Stored data.
* * * * *

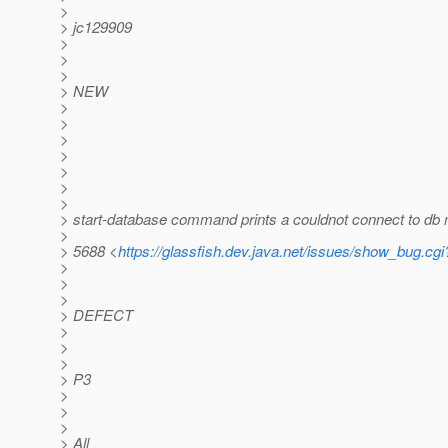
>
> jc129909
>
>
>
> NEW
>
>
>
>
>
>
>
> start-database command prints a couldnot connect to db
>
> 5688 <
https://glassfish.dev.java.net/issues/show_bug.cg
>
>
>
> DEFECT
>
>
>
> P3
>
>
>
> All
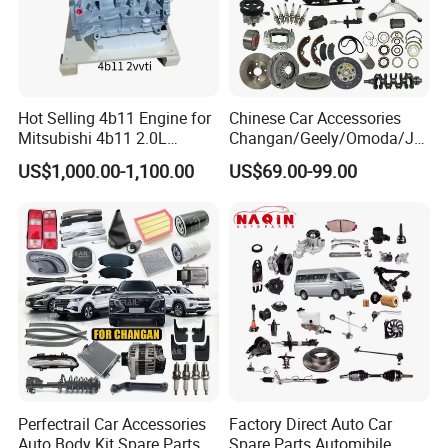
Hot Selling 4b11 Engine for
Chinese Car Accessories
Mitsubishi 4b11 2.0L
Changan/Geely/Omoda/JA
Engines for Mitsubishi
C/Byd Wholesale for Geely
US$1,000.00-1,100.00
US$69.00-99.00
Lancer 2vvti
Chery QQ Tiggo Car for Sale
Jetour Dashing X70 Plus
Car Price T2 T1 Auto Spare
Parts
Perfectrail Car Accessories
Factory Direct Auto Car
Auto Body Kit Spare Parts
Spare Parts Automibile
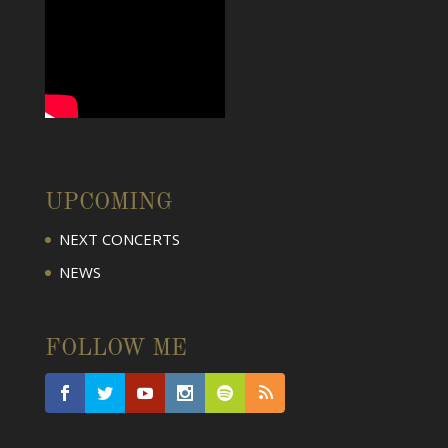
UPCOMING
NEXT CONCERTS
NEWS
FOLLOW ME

* * * * *

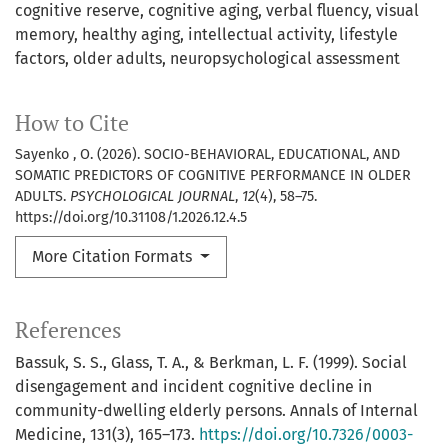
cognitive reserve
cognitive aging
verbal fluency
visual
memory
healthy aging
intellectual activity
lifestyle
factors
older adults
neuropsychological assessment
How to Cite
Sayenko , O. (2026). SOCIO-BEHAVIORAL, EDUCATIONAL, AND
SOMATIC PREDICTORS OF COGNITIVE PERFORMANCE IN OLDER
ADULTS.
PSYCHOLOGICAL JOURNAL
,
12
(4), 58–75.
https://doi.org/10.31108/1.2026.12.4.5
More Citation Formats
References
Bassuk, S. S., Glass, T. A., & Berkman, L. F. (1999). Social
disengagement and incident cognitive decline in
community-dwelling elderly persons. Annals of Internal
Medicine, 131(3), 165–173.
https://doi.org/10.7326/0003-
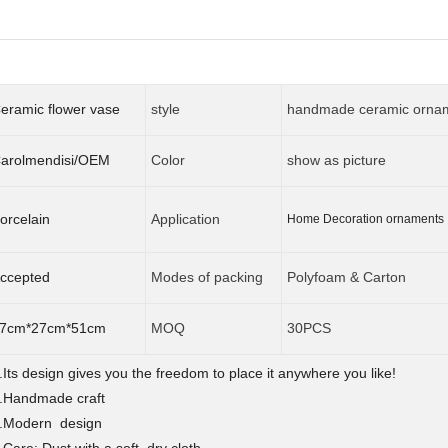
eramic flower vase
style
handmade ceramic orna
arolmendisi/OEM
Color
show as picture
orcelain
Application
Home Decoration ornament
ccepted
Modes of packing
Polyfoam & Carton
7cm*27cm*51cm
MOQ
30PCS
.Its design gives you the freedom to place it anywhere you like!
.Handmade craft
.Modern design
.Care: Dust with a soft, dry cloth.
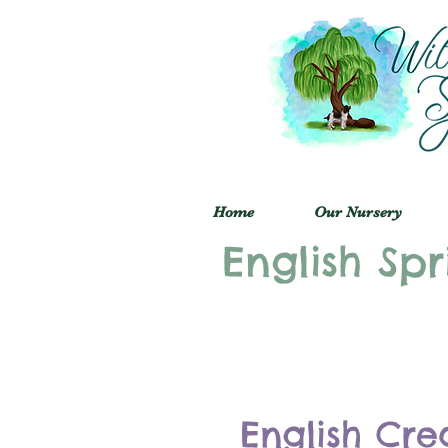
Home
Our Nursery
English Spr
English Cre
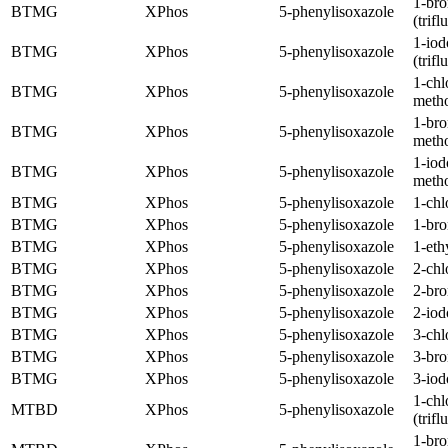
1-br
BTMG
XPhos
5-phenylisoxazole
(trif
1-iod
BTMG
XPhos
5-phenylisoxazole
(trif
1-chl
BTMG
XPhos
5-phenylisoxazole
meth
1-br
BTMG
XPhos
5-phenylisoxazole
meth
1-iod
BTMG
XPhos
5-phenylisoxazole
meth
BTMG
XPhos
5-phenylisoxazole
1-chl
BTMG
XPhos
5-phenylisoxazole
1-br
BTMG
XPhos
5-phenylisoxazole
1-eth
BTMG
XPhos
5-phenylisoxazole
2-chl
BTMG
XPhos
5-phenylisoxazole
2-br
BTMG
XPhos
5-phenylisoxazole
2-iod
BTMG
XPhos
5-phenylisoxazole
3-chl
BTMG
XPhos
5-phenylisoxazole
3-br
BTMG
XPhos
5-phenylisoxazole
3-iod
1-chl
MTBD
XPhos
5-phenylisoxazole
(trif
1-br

* * * * *

Instructions to follow. What lines hold the string "design"? Pick them out of the data.

Finished exercise.
.Its design gives you the freedom to place it anywhere you like!
.Modern design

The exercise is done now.